- Sire: Efisio
- Grandsire: Formidable
- Dam: Juliet Bravo
- Damsire: Glow
- Sex: Mare
- Foaled: 21 March 1999
- Country: United Kingdom
- Colour: Bay
- Breeder: Jan Hopper and Elizabeth Grundy
- Owner: Jan Hopper and Elizabeth Grundy
- Trainer: James Fanshawe
- Record: 15:7-1-1

Major wins
- Palace House Stakes (2004) July Cup (2004)

= Frizzante (horse) =

British-bred Thoroughbred racehorse

Frizzante (foaled 21 March 1999) is a British Thoroughbred racehorse and broodmare. A specialist sprinter, she improved from running in minor handicap races to win the Group One July Cup as a five-year-old in 2004.

==Background==
Frizzante is a bay mare bred and owned by Jan Hopper and Elizabeth Grundy and trained by Newmarket based James Fanshawe. She is a full-sister of the Listed race winner Firenze and half-sister of 2007 Stewards' Cup winner Zidane.

==Racing career==
Frizzante won one minor race at Doncaster Racecourse from three starts as a three-year-old in 2002. In the following year she showed steady improvement, winning three handicaps and a Listed race from six starts.
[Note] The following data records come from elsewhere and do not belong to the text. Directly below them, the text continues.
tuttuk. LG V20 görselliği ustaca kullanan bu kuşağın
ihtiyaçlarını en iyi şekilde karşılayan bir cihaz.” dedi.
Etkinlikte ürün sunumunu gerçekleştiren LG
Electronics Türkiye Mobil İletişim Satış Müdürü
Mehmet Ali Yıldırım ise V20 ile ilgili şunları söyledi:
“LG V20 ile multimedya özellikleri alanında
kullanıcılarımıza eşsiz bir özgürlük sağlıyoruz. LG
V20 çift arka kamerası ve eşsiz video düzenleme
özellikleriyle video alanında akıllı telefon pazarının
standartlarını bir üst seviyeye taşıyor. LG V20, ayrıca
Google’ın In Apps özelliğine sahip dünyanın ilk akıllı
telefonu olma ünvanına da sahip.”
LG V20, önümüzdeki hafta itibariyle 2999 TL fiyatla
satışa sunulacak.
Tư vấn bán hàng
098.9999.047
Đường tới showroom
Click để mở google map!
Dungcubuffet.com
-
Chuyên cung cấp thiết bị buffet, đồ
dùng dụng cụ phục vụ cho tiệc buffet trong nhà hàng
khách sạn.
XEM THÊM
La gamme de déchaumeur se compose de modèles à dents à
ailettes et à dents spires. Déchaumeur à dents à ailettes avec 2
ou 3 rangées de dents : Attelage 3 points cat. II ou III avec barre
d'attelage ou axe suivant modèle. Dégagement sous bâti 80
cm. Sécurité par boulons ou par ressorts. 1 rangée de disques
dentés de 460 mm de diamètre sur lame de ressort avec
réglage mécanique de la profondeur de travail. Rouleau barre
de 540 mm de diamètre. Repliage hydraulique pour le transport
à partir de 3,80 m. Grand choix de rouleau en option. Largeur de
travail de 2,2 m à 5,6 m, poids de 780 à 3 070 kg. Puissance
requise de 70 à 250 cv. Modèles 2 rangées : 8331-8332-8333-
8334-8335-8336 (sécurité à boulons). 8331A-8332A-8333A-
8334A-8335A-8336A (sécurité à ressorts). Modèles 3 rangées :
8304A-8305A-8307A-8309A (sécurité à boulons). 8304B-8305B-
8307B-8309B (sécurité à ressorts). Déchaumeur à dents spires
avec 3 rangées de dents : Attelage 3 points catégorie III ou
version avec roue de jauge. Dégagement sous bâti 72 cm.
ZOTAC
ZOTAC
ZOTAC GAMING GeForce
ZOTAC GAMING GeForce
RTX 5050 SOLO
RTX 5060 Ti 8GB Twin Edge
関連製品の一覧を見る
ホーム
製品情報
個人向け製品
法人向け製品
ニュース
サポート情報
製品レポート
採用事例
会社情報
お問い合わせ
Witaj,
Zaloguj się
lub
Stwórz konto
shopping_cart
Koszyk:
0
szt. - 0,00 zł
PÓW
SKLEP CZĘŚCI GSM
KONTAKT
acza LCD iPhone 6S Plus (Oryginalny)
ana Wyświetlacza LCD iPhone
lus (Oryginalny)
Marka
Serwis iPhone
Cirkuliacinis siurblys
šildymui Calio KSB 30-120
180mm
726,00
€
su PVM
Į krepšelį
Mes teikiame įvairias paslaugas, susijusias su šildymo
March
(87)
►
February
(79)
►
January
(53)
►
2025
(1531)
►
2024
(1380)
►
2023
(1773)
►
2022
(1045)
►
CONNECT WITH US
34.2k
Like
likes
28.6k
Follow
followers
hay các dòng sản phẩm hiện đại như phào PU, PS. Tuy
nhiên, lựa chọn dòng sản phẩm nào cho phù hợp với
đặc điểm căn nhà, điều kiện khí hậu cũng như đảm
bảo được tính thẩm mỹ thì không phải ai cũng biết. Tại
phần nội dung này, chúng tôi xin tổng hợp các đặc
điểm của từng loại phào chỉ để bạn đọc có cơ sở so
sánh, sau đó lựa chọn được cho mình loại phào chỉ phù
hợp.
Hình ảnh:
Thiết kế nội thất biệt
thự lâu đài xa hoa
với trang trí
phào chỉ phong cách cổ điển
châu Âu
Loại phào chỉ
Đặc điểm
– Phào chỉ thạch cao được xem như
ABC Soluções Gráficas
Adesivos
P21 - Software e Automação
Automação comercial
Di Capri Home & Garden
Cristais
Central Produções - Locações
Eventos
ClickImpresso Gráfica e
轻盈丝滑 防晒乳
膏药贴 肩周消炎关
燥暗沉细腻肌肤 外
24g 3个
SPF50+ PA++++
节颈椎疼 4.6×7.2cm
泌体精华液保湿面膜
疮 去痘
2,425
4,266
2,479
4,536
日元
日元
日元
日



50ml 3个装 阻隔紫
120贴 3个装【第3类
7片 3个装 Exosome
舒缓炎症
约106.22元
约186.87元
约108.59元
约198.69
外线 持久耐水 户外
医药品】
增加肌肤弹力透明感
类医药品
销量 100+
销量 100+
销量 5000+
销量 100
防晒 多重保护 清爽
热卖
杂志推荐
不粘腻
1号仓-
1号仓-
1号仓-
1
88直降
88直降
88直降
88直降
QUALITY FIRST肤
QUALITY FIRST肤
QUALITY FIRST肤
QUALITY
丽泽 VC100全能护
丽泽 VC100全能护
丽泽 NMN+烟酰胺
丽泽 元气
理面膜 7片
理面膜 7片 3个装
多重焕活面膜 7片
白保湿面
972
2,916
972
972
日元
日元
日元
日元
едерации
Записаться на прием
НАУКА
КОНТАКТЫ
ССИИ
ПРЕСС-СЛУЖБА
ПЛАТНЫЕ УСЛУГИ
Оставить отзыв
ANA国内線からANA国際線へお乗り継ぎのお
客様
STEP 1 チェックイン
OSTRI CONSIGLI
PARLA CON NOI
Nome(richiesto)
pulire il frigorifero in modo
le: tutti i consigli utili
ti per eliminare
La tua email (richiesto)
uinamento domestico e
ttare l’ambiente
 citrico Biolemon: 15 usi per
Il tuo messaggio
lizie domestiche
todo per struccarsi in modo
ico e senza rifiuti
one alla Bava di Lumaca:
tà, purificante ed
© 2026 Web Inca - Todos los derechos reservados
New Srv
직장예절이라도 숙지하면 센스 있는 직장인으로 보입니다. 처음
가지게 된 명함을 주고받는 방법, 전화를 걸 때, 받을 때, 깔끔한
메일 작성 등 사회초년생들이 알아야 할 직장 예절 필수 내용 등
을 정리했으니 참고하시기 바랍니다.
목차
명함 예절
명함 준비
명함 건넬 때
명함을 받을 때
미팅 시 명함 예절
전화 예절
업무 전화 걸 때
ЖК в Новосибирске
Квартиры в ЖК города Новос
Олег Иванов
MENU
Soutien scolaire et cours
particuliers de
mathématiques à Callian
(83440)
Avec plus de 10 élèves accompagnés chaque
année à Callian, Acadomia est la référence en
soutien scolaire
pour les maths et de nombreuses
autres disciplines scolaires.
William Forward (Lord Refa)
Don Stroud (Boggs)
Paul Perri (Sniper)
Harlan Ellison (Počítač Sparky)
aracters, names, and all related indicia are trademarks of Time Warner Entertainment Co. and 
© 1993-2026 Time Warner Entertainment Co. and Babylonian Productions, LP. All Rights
Frizzante reached her peak as a five-year-old in 2004. In May she defeated Avonbridge in the Palace House Stakes at Newmarket Racecourse to record her first win at Group race level. After finishing third to The Tatling in the King's Stand Stakes at Royal Ascot she returned to Newmarket for the Group One July Cup. She took the lead inside the final furlong to win by a neck from Ashdown Express, with the other beaten horses including Somnus, Cape of Good Hope, Continent and Exceed and Excel. Frizzante failed to reproduce her best form in two subsequent races, finishing unplaced in the Prix Maurice de Gheest and the Sprint Cup before being retired at the end of the season.